25 June 2015, Lagos – From 38 in January this year, the number of active oil rigs in Nigeria plunged to 28 in April, mostly triggered by the slump in global crude oil prices.
The rig count is largely a reflection of the level of exploration, development and production activities occurring in the oil and gas sector.
Nigeria, Africa’s top oil producer, saw the second-largest drop in rig count after Venezuela in April as was the case in March, when 32 rigs were recorded, down from 36 in February, data from Baker Hughes Incorporated and the Organisation of Petroleum Exporting Countries, OPEC, showed. In May, the rig count increased to 29.
An energy expert and Technical Director, Drilling Services, Template Design Limited, Mr. Bala Zakka, told our correspondent in a telephone interview that most of the 28 rigs recorded in April were not drilling.
He said the actual number of rigs drilling was less than 20. “The reason is because most of them have run out of contracts due to uncertainty, and the uncertainty simply means a lot of the major operators are not drilling more development wells. Of course, they have not been drilling exploratory wells,” he said.

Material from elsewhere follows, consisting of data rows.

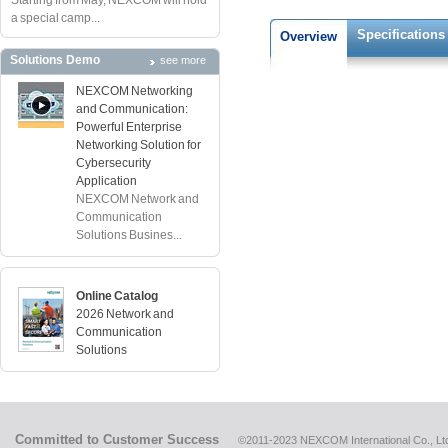
Starting from May, NEXCOM will hold
a special camp...
Specifications
Overview
Solutions Demo
see more
NEXCOM Networking
and Communication:
Powerful Enterprise
Networking Solution for
Cybersecurity
Application
NEXCOM Network and
Communication
Solutions Busines...
Online Catalog
2026 Network and
Communication
Solutions
Committed to Customer Success
©2011-2023 NEXCOM International Co., Ltd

Zakka attributed the decline in rig count to the general fall in crude oil prices in the international market; inability of the Nigerian National Petroleum Corporation to meet its cash-call obligations to its joint venture partners; and growing security problems facing operators on land and in shallow waters.
He added that some operators had decided to scale back their activities and investments due to the regulatory uncertainty in the industry occasioned by the delay in the passage of the Petroleum Industry Bill.

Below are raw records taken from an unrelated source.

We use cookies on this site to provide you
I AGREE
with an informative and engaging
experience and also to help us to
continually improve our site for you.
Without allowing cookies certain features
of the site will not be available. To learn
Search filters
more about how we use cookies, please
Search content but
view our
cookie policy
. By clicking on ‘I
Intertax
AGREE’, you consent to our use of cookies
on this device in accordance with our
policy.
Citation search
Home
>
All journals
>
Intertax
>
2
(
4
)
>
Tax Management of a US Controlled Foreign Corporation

“If the PIB had been passed and security improved, the level of drilling activity would increase even with the current low oil prices. Many are not interested in investing (in the country) because they are not sure what the fiscal regime will be,” he said.
The Chief Executive Officer, Jalz Energy Limited, Lois Machunga, said oil companies had reduced their work programmes as a result of the steep drop in oil prices since June last year.
“Exploration wells have been declining in Nigeria. Companies are cutting their costs,” she said.
But aside from the fall in crude prices, Nigeria has a peculiar situation as government policies towards the oil and gas industry may be having a short-term impact on upstream activities, Machunga said.
“Unless the global oil market changes significantly, I don’t see how Nigeria will suddenly see an increase in rig count. The market is still weak,” she added.
Global benchmark Brent crude and the United States West Texas Intermediate moved up in April to a 2015 high, with Brent above $60 per barrel for the first time this year. The rise was driven partly by the notion that the supply glut in the market might be easing, with a projection of higher demand.
Nigeria aims to grow its oil reserves, but it has seen its reserve base decline from 37 billion barrels to 35 billion barrels, according to the Department of Petroleum Resources.